Al crepitar la fusilada y llenarse la plaza de humo y sangre, Blas Molina corre aterrado, agachando la cabeza. En mitad del tumulto, mientras pierde la capa y la busca, ve caer herido a otro cerrajero al que conoce, el asturiano Manuel Armayor. También cree identificar, en una mujer que está en el suelo con la cabeza abierta de un balazo, a la alta y bien parecida que entró tras él en Palacio agitando un pañuelo blanco. Deteniéndose un instante, Molina intenta socorrer al colega caído, pero el fuego francés es intenso, así que desiste y corre como todos, buscando ponerse a salvo. En cuanto a Manuel Armayor, alcanzado por las primeras descargas, consigue al fin levantarse y, dando traspiés, corre hasta caer desmayado en brazos de un grupo de fugitivos. Entre todos lo llevan a rastras hacia su casa de la calle de Segovia; desangrándose, pues mientras lo retiran recibe tres disparos más.
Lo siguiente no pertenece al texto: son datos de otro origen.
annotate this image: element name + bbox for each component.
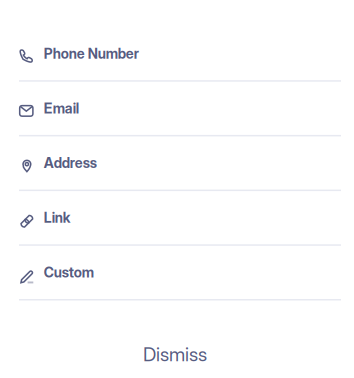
button[interactable]: Custom <box>0 246 354 300</box>
staticText: Phone Number <box>44 45 139 62</box>
button[interactable]: Email <box>0 82 354 136</box>
staticText: Link <box>44 209 71 226</box>
button[interactable]: Link <box>0 191 354 246</box>
staticText: Email <box>44 100 79 117</box>
button[interactable]: Dismiss <box>0 329 354 378</box>
staticText: Dismiss <box>143 343 207 366</box>
staticText: Address <box>44 154 97 171</box>
button[interactable]: Address <box>0 136 354 191</box>
button[interactable]: Phone Number <box>0 27 354 82</box>
staticText: Custom <box>44 264 94 281</box>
– Eso son tiros -dice el cabo José Montaño.
En el parque de Monteleón, como el resto de sus hombres, el teniente Rafael de Arango se queda inmóvil y atento. Lo que suena en la distancia parecen disparos, en efecto, pero aislados y lejanos. Los artilleros se miran unos a otros. También los franceses lo han oído, pues Arango ve al capitán discutir con uno de los suboficiales y volverse luego en su dirección, como reclamando explicaciones.
– Al final se va a liar -murmura alguien.
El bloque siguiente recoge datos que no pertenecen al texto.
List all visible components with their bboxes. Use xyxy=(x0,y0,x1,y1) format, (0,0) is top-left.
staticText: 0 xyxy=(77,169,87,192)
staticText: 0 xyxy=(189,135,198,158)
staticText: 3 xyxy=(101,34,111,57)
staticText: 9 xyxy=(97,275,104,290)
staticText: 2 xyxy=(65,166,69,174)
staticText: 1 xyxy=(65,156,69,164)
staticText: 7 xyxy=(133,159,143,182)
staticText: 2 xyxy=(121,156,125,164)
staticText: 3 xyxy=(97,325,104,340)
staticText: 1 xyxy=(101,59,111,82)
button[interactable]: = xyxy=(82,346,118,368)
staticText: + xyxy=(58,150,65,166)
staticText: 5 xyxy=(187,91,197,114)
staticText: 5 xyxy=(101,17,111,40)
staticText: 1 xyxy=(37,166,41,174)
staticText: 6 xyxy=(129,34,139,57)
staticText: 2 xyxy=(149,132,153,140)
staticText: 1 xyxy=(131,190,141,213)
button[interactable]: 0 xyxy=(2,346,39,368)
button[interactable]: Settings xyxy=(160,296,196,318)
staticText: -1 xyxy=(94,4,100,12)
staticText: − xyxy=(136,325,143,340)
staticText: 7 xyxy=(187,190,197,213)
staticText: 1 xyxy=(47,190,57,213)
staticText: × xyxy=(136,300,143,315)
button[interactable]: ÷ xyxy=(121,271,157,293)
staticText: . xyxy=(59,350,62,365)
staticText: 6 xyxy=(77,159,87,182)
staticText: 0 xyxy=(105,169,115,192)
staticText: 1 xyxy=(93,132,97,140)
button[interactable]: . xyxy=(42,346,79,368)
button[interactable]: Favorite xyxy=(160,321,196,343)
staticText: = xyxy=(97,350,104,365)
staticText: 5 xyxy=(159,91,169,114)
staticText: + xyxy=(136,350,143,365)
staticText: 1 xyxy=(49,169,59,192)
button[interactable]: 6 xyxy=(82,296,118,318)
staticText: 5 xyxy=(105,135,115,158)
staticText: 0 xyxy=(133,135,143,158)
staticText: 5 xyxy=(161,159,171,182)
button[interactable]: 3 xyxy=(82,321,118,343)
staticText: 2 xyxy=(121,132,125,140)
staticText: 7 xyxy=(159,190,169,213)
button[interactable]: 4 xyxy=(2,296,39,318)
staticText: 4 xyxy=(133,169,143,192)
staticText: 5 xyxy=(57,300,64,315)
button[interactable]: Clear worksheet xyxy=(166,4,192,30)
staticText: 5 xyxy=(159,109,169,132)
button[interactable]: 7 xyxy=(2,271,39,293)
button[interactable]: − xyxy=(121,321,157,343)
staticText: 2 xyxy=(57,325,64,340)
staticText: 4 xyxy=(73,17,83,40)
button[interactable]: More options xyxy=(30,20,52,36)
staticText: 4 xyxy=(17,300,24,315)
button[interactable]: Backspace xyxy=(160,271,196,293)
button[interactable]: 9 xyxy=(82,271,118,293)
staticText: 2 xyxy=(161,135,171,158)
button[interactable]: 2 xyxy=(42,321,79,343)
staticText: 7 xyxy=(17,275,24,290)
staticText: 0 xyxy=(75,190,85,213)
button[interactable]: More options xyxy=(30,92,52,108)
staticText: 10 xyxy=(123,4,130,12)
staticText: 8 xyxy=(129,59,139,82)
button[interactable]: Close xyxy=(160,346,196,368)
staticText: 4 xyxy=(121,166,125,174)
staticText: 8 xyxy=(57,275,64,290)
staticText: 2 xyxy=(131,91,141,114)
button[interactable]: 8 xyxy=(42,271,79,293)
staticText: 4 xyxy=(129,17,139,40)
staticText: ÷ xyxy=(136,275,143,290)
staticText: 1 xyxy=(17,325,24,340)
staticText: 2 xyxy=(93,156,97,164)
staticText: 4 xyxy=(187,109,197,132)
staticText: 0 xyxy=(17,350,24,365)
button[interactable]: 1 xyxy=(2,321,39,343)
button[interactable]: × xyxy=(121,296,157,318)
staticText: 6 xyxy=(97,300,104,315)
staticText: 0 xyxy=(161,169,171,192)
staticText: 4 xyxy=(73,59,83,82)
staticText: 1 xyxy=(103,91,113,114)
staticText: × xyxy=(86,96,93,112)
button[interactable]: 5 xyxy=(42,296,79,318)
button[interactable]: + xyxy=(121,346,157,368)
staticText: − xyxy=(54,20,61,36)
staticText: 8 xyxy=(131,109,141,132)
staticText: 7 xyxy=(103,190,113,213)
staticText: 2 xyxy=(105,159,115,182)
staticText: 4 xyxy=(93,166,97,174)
– O se ha liado -dice otro.
– ¡Silencio! -ordena Arango.
Siente enormes deseos de sentarse en un rincón apartado, cerrar los ojos y desentenderse de todo. Pero no puede hacer eso. Tras reflexionar un poco, encarga discretamente al cabo Montaño y a otros tres artilleros que se metan con disimulo en la sala de armas y pongan piedras a los fusiles.
– Más vale estar prevenidos -apunta, como sin darle importancia-. Porque nunca se sabe.
– ¿Y qué hay de los cartuchos, mi teniente?
Arango vacila un poco. Las órdenes especifican que la tropa debe estar sin munición. Pero no sabe qué está pasando. Los rostros desorientados de sus hombres, que lo miran con respetuosa confianza aunque alguno tiene edad para ser su padre -parece mentira lo que impone una charretera en el hombro derecho-, terminan por decidirlo. Son su responsabilidad, concluye, y no puede dejarlos indefensos entre los franceses. No hasta ese extremo.
– Escondidas bajo el armero del barracón hay ocho cajas. Abran una sin llamar la atención, y que cada uno de los nuestros coja un puñado y se lo meta en los bolsillos… Pero no quiero ni un fusil cargado. ¿Entendido?